**What to do:** Whenever a line carries the word "hänelle", pull it out of the entries.

○ ○ ○ ○ ○

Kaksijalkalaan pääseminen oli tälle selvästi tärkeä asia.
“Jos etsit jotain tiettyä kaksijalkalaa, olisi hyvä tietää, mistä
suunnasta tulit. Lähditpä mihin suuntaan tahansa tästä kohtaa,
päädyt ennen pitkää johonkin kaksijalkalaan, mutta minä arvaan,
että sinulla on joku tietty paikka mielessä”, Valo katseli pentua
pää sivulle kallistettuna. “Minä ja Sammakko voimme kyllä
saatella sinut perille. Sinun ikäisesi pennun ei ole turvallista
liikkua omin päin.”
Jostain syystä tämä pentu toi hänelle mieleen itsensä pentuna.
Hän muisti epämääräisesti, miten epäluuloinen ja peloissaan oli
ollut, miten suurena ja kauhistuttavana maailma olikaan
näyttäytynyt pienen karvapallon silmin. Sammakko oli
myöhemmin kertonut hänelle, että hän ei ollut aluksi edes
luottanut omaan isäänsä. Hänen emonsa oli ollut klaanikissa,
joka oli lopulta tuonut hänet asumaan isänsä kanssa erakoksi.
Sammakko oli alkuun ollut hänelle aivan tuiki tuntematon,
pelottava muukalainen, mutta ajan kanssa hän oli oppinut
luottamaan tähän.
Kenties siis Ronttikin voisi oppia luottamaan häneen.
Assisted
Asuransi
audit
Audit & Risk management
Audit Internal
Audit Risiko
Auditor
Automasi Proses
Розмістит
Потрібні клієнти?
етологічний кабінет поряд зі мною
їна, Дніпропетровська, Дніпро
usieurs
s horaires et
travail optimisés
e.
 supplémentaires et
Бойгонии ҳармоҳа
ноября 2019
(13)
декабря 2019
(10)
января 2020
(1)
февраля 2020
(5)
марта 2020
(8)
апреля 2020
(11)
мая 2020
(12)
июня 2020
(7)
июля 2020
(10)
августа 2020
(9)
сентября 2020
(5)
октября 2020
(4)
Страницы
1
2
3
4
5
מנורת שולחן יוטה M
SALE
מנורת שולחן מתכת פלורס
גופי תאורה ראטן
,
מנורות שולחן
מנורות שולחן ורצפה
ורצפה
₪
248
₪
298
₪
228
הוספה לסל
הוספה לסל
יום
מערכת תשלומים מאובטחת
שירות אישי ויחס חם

○ ○ ○ ○ ○

**Response:**
Jostain syystä tämä pentu toi hänelle mieleen itsensä pentuna.
myöhemmin kertonut hänelle, että hän ei ollut aluksi edes
Sammakko oli alkuun ollut hänelle aivan tuiki tuntematon,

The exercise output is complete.